2. To use the matplotlib animate function we create handles 'a1,a2,a3' to the things that we want to be changed within each subimage as we do the convolution

In [None]:
fig,ax = plt.subplots(nrows=1,ncols=3,figsize=(10,5))

#show raw image
ax[0].imshow(matrix,cmap='gray',vmin=0,vmax=255)
#add yellow outline of kernel position
a0= ax[0].add_patch(Rectangle([0,0 ], k_width, k_height, fill=False, edgecolor='yellow', lw=2))

#middle shows the subimage lying under the current kernel position
a1=ax[1].imshow(sub_image,cmap='gray',vmin=0,vmax=255)
#we'll also show the corresponding kernel values in red
for subx in range (k_width):
    for suby in range (k_height):
        text2= ax[1].text(suby, subx, kernel[subx, suby],
                       ha="left", va="bottom", color="r")
        
#right image shows the transformed image        
        
a2= ax[2].imshow(new_image,cmap='gray',vmin=0,vmax=255)

### code that does step-by step convolution
- init() function needed by FuncAnimation()
- then convolution  to get new value for one pixel and update the animation

In [None]:
def init():
    ''' show original image to start the animation'''
    a0.set(x=-1,y=-1)
    a1.set_data(sub_image)
    a2.set_data(new_image)
    return a0,a1,a2

In [None]:

def animate_convolution_step(i):
    '''
    Performs one step of convolution for each step(i)
    - Translates i into pixel co-ordinates x,y
    - Gets subimage centred on that pixel
    - Multiplies by kernel
    - Puts sum into  feature_map pixel x,y
    And updates images
    '''
    #Step 1: get co-ords for next frame
    x = i% new_width
    y= i//new_width
    

    #Step 2: move  coloured box on the original image
    a0.set(y=y-lost_y,x=x-lost_x)
    ax[0].set_title(f'BB: {a0.get_xy()}')

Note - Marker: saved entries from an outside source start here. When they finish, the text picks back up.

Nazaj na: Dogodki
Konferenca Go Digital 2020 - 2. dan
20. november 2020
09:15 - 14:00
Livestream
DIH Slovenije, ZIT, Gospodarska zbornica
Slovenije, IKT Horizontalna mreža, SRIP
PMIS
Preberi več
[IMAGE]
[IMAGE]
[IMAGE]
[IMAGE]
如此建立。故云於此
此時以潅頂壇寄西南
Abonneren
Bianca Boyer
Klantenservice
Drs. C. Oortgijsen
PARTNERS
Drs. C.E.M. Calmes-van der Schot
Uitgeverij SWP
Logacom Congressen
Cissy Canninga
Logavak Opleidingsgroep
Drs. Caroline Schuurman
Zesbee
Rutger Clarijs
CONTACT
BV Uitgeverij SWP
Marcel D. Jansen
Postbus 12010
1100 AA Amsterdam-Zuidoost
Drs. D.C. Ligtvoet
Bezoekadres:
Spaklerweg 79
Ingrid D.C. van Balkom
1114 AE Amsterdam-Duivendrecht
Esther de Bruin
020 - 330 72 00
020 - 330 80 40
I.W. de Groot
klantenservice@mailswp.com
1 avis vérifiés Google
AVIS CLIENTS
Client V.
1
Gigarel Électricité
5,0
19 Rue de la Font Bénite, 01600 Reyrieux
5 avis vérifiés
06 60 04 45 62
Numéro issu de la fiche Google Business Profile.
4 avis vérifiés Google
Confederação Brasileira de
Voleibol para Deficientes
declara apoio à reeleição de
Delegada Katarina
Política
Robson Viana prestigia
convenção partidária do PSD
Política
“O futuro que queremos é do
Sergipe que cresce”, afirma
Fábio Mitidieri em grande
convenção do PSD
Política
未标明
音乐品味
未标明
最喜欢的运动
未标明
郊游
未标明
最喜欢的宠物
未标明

    # Step 3 extract sub_image - same size as kernel 
    sub_image=np.zeros((k_height,k_width),dtype=int)
    # xpixel and ypixel are in original image co-ordinates
    #loop over rows of kernel
    for suby in range(k_height):
        ypixel= (y- lost_y)  +suby
        #and columns
        for subx in range (k_width):
            xpixel = (x -lost_x)  + subx
            #copy raw iamge value into subimage
            sub_image[suby][subx] = matrix[ypixel][xpixel]

    #update middle display
    a1.set_data(sub_image)

    #Step 4 perform element-wise multiplication
    # result is same size as kernel
    result = kernel * sub_image
    
    #linear sum to get pixel value for new image
    new_pixel_val = result.sum()
    new_pixel_val= np.clip(new_pixel_val,0,255)
    ax[1].set_title(f'computed value {new_pixel_val}')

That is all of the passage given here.